Clyde Archibald (Cockie) FRASER

FRASER, Clyde Archibald

Service Number: 4312
Enlisted: 24 August 1915
Last Rank: Private
Last Unit: 12th Infantry Battalion
Born: Launceston, Tasmania, Australia, 15 April 1897
Home Town: Launceston, Launceston, Tasmania
Schooling: Not yet discovered
Occupation: Horse Driver
Died: Killed in Action, Pozieres, France, 23 July 1916, aged 19 years
Cemetery: No known grave - "Known Unto God"
Listed on Villers-Bretonneux Memorial but no known grave., Villers-Bretonneux Memorial, Villers-Bretonneux, Picardie, France
Memorials: Australian War Memorial Roll of Honour, South Launceston State School Pictorial Honour Roll, Villers-Bretonneux Memorial (Australian National Memorial - France)
Show Relationships

World War 1 Service

24 Aug 1915: Enlisted AIF WW1, Private, 4312
5 Jan 1916: Involvement Private, 4312, 12th Infantry Battalion, Battle for Pozières , --- :embarkation_roll: roll_number: '10' embarkation_place: Melbourne embarkation_ship: HMAT Afric embarkation_ship_number: A19 public_note: ''
5 Jan 1916: Embarked Private, 4312, 12th Infantry Battalion, HMAT Afric, Melbourne

Help us honour Clyde Archibald Fraser's service by contributing information, stories, and images so that they can be preserved for future generations.

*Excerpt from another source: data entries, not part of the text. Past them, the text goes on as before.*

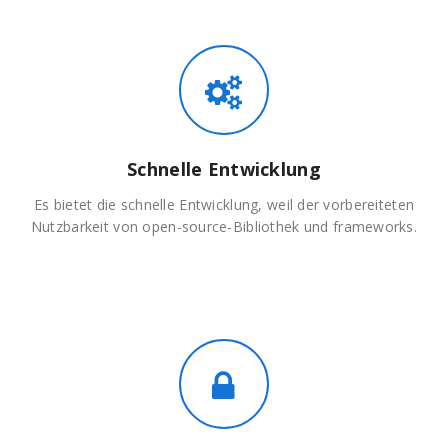
Schnelle Entwicklung
Es bietet die schnelle Entwicklung, weil der vorbereiteten
Nutzbarkeit von open-source-Bibliothek und frameworks.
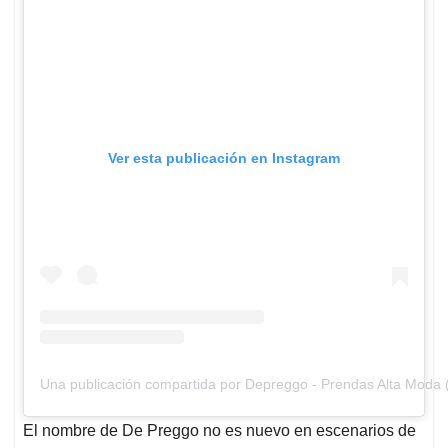
Ver esta publicación en Instagram
Una publicación compartida por Depreggo - Prendas Alta Moda
El nombre de De Preggo no es nuevo en escenarios de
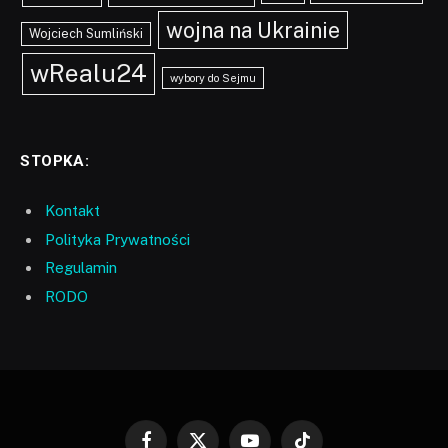
wojna na Ukrainie
Wojciech Sumliński
wRealu24
wybory do Sejmu
STOPKA:
Kontakt
Polityka Prywatności
Regulamin
RODO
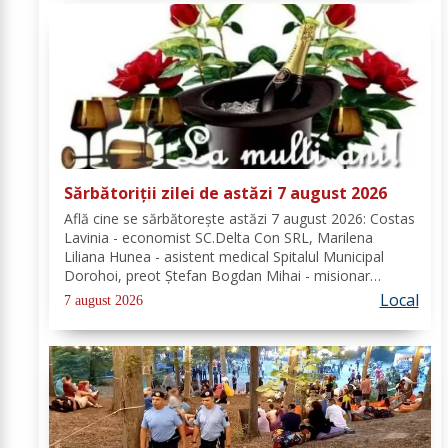
Sărbătoriții zilei de astăzi 7 august 2026
Află cine se sărbătoreşte astăzi 7 august 2026: Costas
Lavinia - economist SC.Delta Con SRL, Marilena
Liliana Hunea - asistent medical Spitalul Municipal
Dorohoi, preot Ștefan Bogdan Mihai - misionar
protopopesc Protopopiatul Dorohoi, Marcela Simona
Local
7 august 2026
Vieru - profesor Grup Școlar Alexandru Vlahuță...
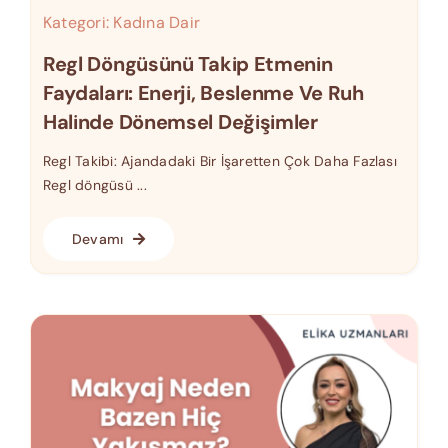
Kategori:
Kadına Dair
Regl Döngüsünü Takip Etmenin
Faydaları: Enerji, Beslenme Ve Ruh
Halinde Dönemsel Değişimler
Regl Takibi: Ajandadaki Bir İşaretten Çok Daha Fazlası
Regl döngüsü ...
Devamı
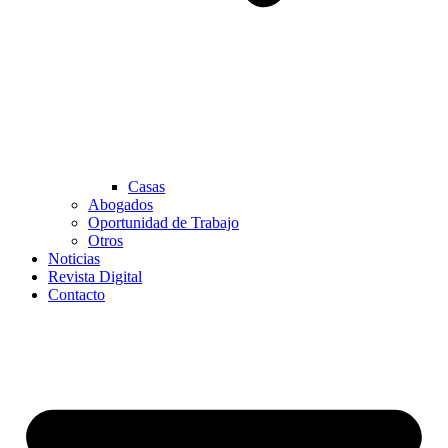
Casas
Abogados
Oportunidad de Trabajo
Otros
Noticias
Revista Digital
Contacto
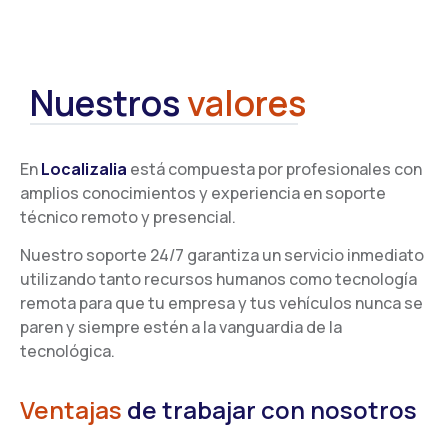
Nuestros
valores
En
Localizalia
está compuesta por profesionales con
amplios conocimientos y experiencia en soporte
técnico remoto y presencial.
Nuestro soporte 24/7 garantiza un servicio inmediato
utilizando tanto recursos humanos como tecnología
remota para que tu empresa y tus vehículos nunca se
paren y siempre estén a la vanguardia de la
tecnológica.
Ventajas
de trabajar con nosotros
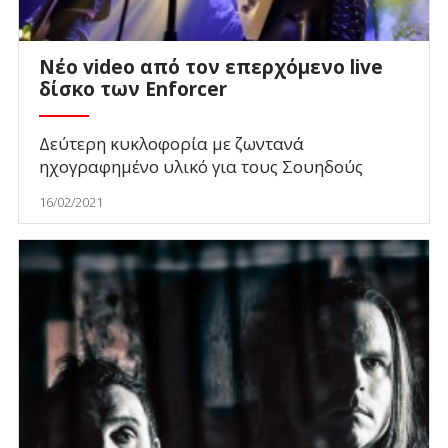
Νέο video από τον επερχόμενο live
δίσκο των Enforcer
Δεύτερη κυκλοφορία με ζωντανά
ηχογραφημένο υλικό για τους Σουηδούς
16/02/2021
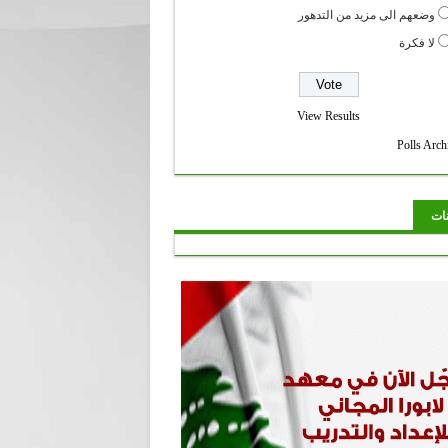
وضعهم الى مزيد من التدهور
لا فكرة
View Results
Polls Arch
نات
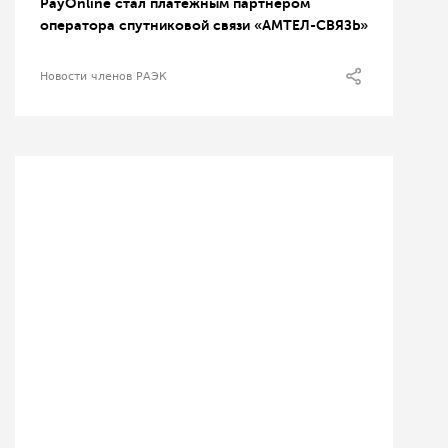
PayOnline стал платежным партнером
оператора спутниковой связи «АМТЕЛ-СВЯЗЬ»
Новости членов РАЭК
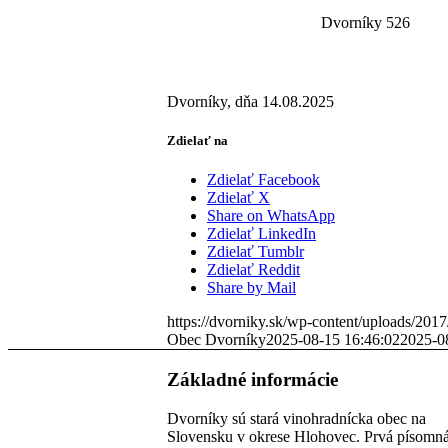
Dvorníky 526
Dvorníky, dňa 14.08.2025
Zdielať na
Zdielať Facebook
Zdielať X
Share on WhatsApp
Zdielať LinkedIn
Zdielať Tumblr
Zdielať Reddit
Share by Mail
https://dvorniky.sk/wp-content/uploads/2017
Obec Dvorníky
2025-08-15 16:46:02
2025-0
Základné informácie
Dvorníky sú stará vinohradnícka obec na
Slovensku v okrese Hlohovec. Prvá písomn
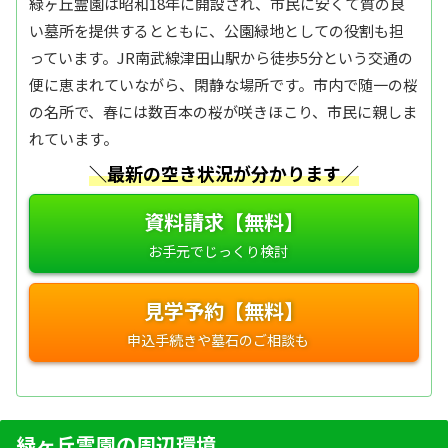
緑ヶ丘霊園は昭和18年に開設され、市民に安くて質の良
い墓所を提供するとともに、公園緑地としての役割も担
っています。JR南武線津田山駅から徒歩5分という交通の
便に恵まれていながら、閑静な場所です。市内で随一の桜
の名所で、春には数百本の桜が咲きほこり、市民に親しま
れています。
＼最新の空き状況が分かります／
資料請求【無料】
見学予約【無料】
緑ヶ丘霊園の周辺環境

Biography contributed by Virginia Leopold

Clyde Archibald Fraser was the son of Noah Archibald Fraser and Louisa Eleanor Weavell Fraser.  Descendant from convict and bounty immigrants.  On arrival in Egypt Clyde would succumb to the attraction of the girls entertaining the troops.  Clyde would then spend 36 days hospitalised for the experience.  He would rejoin his unit on 21 July 1916.  

Under the cover of darkness Clyde would find himself in the Battle of Pozieres.  Initially listed as MIA, Clyde's would be listed as killed in action 11 months later after an investigation by the Australian Wounded & Missing Enquiry Board.

Witnesses would state that Clyde received a shrapnel wound to the chest at about 9.30am on the first day of the battle.

He died in a field on a farm and his remains were never recovered but he is remembered by his family.  He was my grandmother's brother.

Lest we forget.

Read more...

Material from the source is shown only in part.